父親の話を聞く限り、エミリアの右目は世界の崩壊「ラグナロク」が引き起こされた際に、その元凶となった異世界人にやられたのだという。本来なら「転生者殺し」の保有するテクノロジーで義眼を付けることが出来るのだが、どうやら彼女は敢えてそれをしないらしい。なんでも「自前以外の感覚神経をつなぐと、神経操作系やジャミング系の相手をしたときに大変なことになるから」「そもそも自分の能力と相性が悪い」らしい。
「今回の任務だが、“バイメタル地方”一帯に起きている災害について調査を行って欲しい」
「“災害”?」
六花はその言葉に首をかしげる。
「そうだ。この地域一帯に流れる川の水量が減り、これによって作物の育成に影響が出ている。このままでは食糧難に見舞われる可能性が高く、大規模な被害に発展する恐れがある。よってこの件について調査を行い、解決へと導いてくれ」
「水量の減少・・・・・それって、原因はわかっていないんですか?」
「ああ。その原因究明のためなんだが・・・・・その水源があるはずの森林地帯で“ベニダイショウ”が目撃されている。それも沼地から離れた場所でな」
「ベニダイショウ!!」
ベニダイショウとは紅い鱗を持つ大蛇で、その長さは成体で数十メートルに及ぶとされている。その巨体に似合わず非常に瞬発力に優れ、下手な冒険者では一瞬でディナーになってしまうと言われている。

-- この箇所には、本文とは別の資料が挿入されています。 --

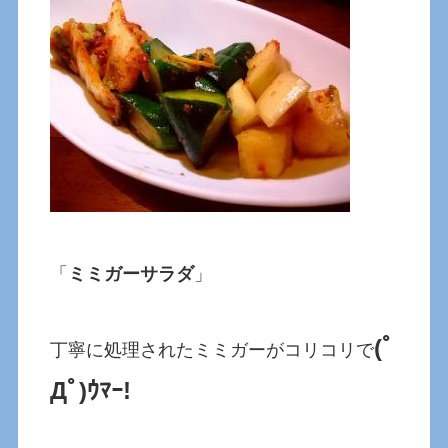
「
ミミガーサラダ
」
(ﾟ
丁寧に処理されたミミガーがコリコリで
Дﾟ)ｳﾏｰ!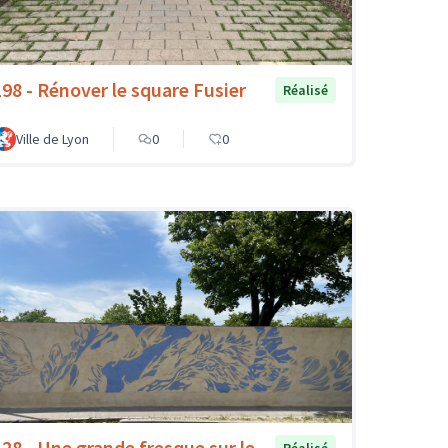
198 - Rénover le square Fusier
Réalisé
Ville de Lyon
0
0
128 - Une grande fresque sur le
Réalisé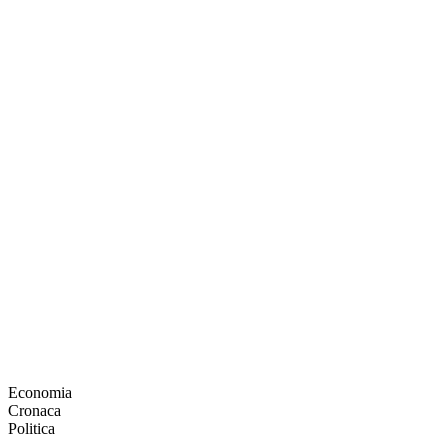
Economia
Cronaca
Politica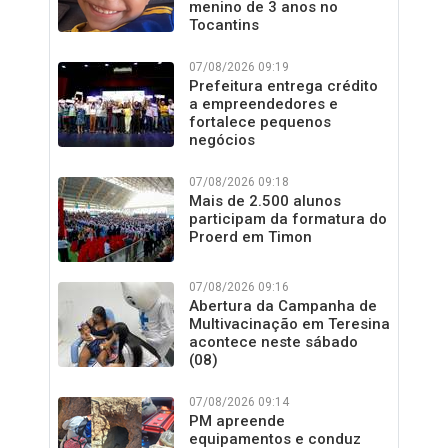
menino de 3 anos no
Tocantins
07/08/2026 09:19
Prefeitura entrega crédito
a empreendedores e
fortalece pequenos
negócios
07/08/2026 09:18
Mais de 2.500 alunos
participam da formatura do
Proerd em Timon
07/08/2026 09:16
Abertura da Campanha de
Multivacinação em Teresina
acontece neste sábado
(08)
07/08/2026 09:14
PM apreende
equipamentos e conduz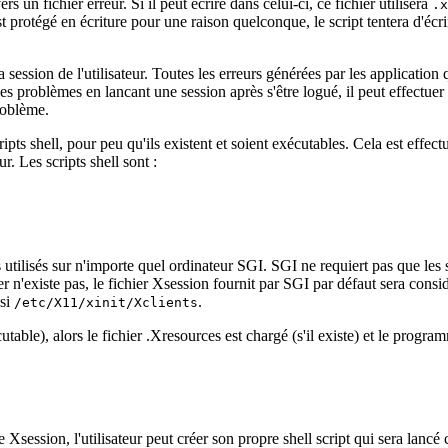
ers un fichier erreur. Si il peut écrire dans celui-ci, ce fichier utilisera
.x
est protégé en écriture pour une raison quelconque, le script tentera d'écr
 session de l'utilisateur. Toutes les erreurs générées par les application 
a des problèmes en lancant une session après s'être logué, il peut effectue
roblème.
pts shell, pour peu qu'ils existent et soient exécutables. Cela est effe
r. Les scripts shell sont :
utilisés sur n'importe quel ordinateur SGI. SGI ne requiert pas que les 
ier n'existe pas, le fichier Xsession fournit par SGI par défaut sera con
ssi
.
/etc/X11/xinit/Xclients
utable), alors le fichier .Xresources est chargé (s'il existe) et le prog
ession, l'utilisateur peut créer son propre shell script qui sera lancé c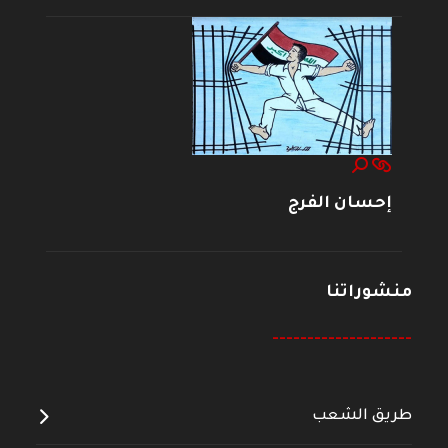
إحسان الفرج
منشوراتنا
--------------------
طريق الشعب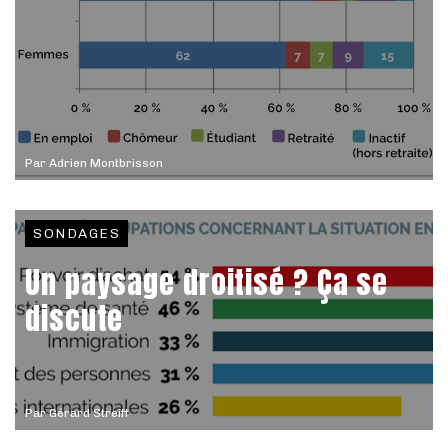
Par
Adrien Montbrisson
SONDAGES
Un paysage droitisé ? Ça se
discute
Par
Gérard Streiff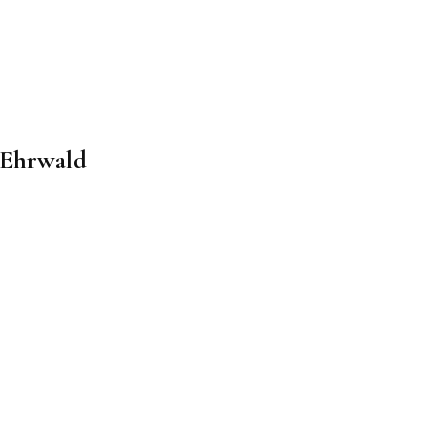
 Ehrwald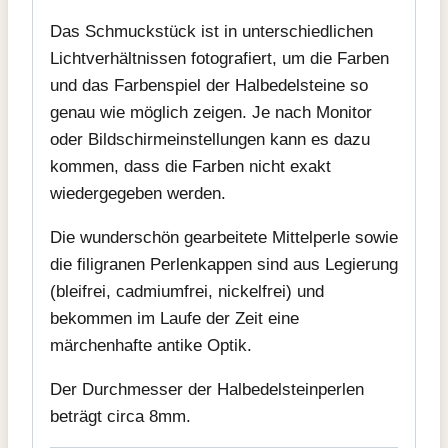
Das Schmuckstück ist in unterschiedlichen
Lichtverhältnissen fotografiert, um die Farben
und das Farbenspiel der Halbedelsteine so
genau wie möglich zeigen. Je nach Monitor
oder Bildschirmeinstellungen kann es dazu
kommen, dass die Farben nicht exakt
wiedergegeben werden.
Die wunderschön gearbeitete Mittelperle sowie
die filigranen Perlenkappen sind aus Legierung
(bleifrei, cadmiumfrei, nickelfrei) und
bekommen im Laufe der Zeit eine
märchenhafte antike Optik.
Der Durchmesser der Halbedelsteinperlen
beträgt circa 8mm.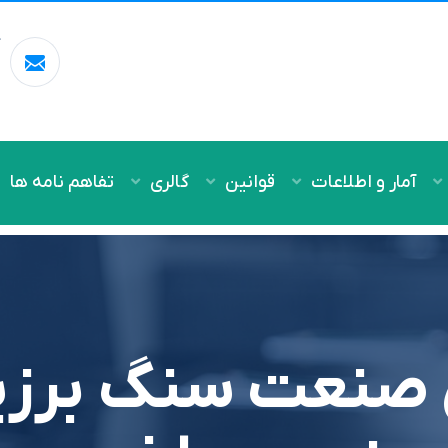
آ
m
آمار و اطلاعات
قوانین
گالری
تفاهم نامه ها
صنعت سنگ برزیل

そしてそれは大型の魔獣相手であっても容赦なく牙を剥く。その筋肉の塊である長い肢体を相手に巻き付け、容赦なく締め上げるのだ。そうして獲物を窒息死、時には締め上げたときの圧力で圧死させた後おいしくいただくのだ。牙にも熱毒をもっており、噛まれれば負傷箇所から全身に燃えるような痛みが広がり、数時間もしないうちに死んでしまうと言う。
その頂点捕食者として遜色ない実力故、「紅大将」と呼ばれている。
「あんなものが解き放たれているなんて、何があったのかしら・・・・・・」
「そうだな。恐らくその辺りがこの事件の鍵になると思われる。調査してきてくれ」
「わかりました。はあ、これは骨が折れそうですね・・・・・・・」
深くため息を吐いた六花。しかしすぐに姿勢と表情を正し、びしーっと敬礼する。
「かしこまりました。対転生者特別防衛機関 第一作戦部隊隊長、“六花・アイ・インフィニアート”!!これより任務を遂行します!!」
可愛らしくも凜とした声で高らかに告げた。